* [Exercise requirements]:
Each line in the entries below that holds the string "What" is to be listed.

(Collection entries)

=== Section Start ===

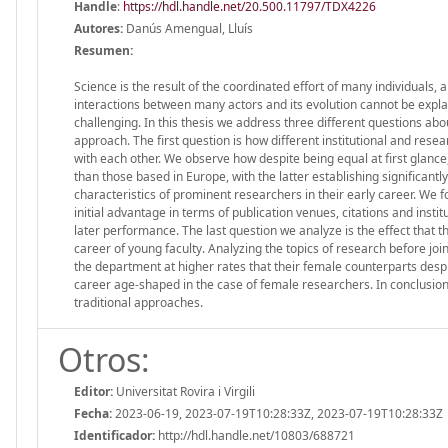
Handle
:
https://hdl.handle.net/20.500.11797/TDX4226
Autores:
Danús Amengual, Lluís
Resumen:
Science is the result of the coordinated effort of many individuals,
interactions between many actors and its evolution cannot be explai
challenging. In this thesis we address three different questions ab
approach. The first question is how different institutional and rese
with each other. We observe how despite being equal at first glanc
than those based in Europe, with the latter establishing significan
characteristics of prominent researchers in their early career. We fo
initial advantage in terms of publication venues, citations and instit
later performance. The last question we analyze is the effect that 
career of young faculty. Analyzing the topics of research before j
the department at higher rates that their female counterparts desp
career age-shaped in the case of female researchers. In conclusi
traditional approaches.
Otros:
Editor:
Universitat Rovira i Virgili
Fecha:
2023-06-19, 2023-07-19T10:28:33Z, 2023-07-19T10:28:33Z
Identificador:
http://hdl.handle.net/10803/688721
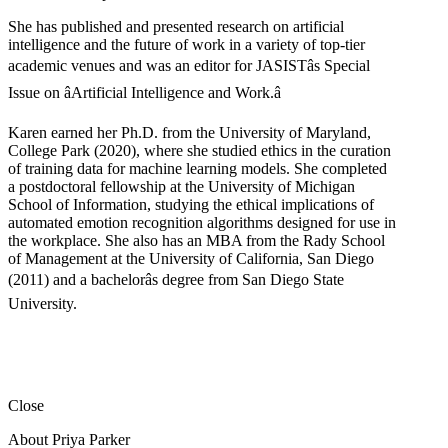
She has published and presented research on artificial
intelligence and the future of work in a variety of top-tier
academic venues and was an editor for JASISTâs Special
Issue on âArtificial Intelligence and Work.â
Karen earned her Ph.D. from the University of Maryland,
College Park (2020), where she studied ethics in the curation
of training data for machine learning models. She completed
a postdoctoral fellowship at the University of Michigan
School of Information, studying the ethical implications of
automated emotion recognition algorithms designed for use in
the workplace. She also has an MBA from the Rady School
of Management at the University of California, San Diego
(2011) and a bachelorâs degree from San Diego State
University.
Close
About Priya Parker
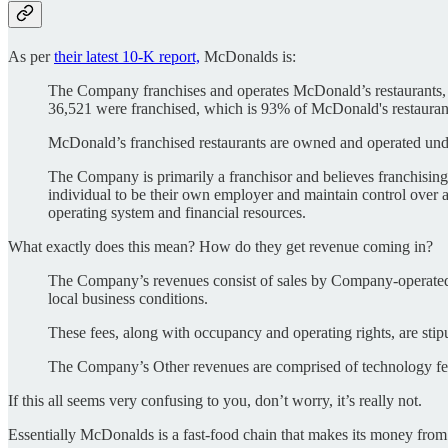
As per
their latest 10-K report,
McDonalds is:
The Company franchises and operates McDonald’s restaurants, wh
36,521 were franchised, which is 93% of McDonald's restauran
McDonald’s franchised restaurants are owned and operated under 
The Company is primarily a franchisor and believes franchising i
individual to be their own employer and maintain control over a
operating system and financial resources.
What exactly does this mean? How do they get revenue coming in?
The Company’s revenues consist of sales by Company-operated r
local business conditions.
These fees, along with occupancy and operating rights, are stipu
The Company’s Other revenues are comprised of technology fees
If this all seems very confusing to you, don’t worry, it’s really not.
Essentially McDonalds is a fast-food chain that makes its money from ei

=== Section End ===
=== Section Start ===

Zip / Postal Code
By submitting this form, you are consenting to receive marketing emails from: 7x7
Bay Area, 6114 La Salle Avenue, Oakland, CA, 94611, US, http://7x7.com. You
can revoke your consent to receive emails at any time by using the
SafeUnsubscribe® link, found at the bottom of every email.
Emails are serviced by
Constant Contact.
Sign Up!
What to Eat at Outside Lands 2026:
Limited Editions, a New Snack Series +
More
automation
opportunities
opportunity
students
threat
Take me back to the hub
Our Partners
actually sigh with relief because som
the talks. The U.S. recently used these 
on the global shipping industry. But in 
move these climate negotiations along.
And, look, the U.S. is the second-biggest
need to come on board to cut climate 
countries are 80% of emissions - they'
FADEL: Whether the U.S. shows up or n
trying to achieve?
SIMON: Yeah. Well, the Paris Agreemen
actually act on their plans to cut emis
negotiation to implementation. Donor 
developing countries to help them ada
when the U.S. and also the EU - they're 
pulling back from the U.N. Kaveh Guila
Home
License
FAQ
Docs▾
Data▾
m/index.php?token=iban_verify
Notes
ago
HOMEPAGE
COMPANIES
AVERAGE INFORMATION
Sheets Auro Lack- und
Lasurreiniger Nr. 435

=== Section End ===

* [Exercise output]:
What exactly does this mean? How do they get revenue coming in?
What to Eat at Outside Lands 2026:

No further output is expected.